Maintien du pouvoir d’achat des rentes

26.10.2012

1er Congrès des retraités CNPC : à marquer d’une pierre blanche

 

 

Quelque 150 panthères grises se sont retrouvées le 21.09.2012 à Berne pour le premier Congrès des retraités organisé par la Communauté de négociation du personnel de la Confédération (CNPC). Au centre de la manifestation, on trouvait la compensation du renchérissement sur les rentes Publica, mais également les chemins à emprunter par la future politique des rentes.

 

La tribune des oratrices et orateurs était tout aussi présente et engagée que l’assistance composée de rentières et rentiers Publica. Présidée par Jürg Grunder, secrétaire APC, on y trouvait également Maria Roth-Bernasconi, secrétaire générale de l’APC ; Doris Bianchi, adjointe du premier secrétaire de l’USS ; Michel Béguelin, président de la commission des retraité(e)s de l’USS (ancien conseiller aux États VD); Thomas Schmutz, directeur suppléant de l’Office fédéral du personnel (OFPER) et Daniel Burgunder, responsable de l’assurance Publica. André Eicher, président de la CNPC et secrétaire central garaNto, présenta la résolution des rentières et rentiers de la CNPC, reconnaissant envers les participant(e)s avec satisfaction du fait qu’elle ait été acceptée à la quasi-unanimité.

 

Frontières technico-juridiques

Un des objectifs de ce premier congrès commun des retraités des quatre associations/syndicats affiliés à la CNPC, en l’occurrence garaNto, APC, SSP (personnel de la Confédération) et AP Fedpol, du vendredi après-midi 21 septembre 2012, était de démontrer les possibilités techniques et juridiques, respectivement les limites des prestations de Publica.

 

Conclusion : au plan technico-juridique, il n’existe actuellement aucune possibilité d’octroyer une compensation et cela pour de nombreuses années encore, ainsi que Daniel Burgunder de Publica l’a mis en évidence.

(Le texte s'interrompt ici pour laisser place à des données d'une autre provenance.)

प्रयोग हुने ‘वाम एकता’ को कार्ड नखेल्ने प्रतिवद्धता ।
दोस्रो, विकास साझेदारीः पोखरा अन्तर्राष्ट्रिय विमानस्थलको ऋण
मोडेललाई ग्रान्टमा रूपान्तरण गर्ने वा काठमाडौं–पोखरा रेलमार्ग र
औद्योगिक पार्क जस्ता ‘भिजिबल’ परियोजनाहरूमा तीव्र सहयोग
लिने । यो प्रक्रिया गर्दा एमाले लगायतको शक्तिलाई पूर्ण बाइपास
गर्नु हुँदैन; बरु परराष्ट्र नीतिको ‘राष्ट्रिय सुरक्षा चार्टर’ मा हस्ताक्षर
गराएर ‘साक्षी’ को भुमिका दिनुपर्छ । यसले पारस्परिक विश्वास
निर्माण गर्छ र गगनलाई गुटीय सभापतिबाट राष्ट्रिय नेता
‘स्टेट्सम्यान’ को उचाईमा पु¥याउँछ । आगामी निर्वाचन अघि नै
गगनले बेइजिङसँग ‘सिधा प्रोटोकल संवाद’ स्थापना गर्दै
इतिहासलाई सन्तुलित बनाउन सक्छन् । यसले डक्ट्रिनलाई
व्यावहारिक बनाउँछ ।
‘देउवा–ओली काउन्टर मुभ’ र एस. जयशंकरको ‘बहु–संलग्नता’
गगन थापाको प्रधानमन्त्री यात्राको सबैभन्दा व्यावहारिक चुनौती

Au plan politico-juridique, il n’y a actuellement de marge de manœuvre que pour l’octroi d’une allocation unique, réclamée régulièrement par la CNPC depuis des années. La CNPC sait bien que ce chemin est malaisé. En outre, les paroles sans équivoque de Thomas Schmutz, directeur suppléant de l’OFPER, l’ont souligné une fois de plus.

 

Volonté politique déterminante

La représentante de l’USS, Doris Bianchi, a pourtant montré que des issues étaient envisageables : l’une est la lutte pour davantage de justice fiscale, donc également contre des cadeaux fiscaux onéreux en faveur des nantis, l’autre un renforcement de l’AVS, sans démantèlement du deuxième pilier. L’USS travaille à plein régime pour son projet « AVS plus » qui veut enfin concrétiser pour l’ensemble des rentières et rentiers le mandat constitutionnel  du « maintien du niveau de vie antérieur de manière appropriée » (article 113a de la Constitution fédérale de la Confédération suisse).

 

Quelques interventions, du public également, rappelèrent en outre ce qui est le plus important dans la recherche de prestations pour « des rentiers des caisses de pensions actuels relativement privilégiés » en comparaison avec les prestations constamment en baisse des caisses de pensions pour les nouveaux rentiers d’aujourd’hui et surtout futurs : « Jeunes et vieux : ne vous laissez pas dresser les uns contre les autres ! » À l’intérieur du contrat de générations, le fait que des rentes sûres et correctes, tout comme suffisamment d’investissements dans la famille, les enfants et la formation demeurent possibles, relève seulement en deuxième lieu d’une question mathématique, au premier chef cependant, d’une question de répartition des charges et d’équité fiscale, donc de la volonté politique.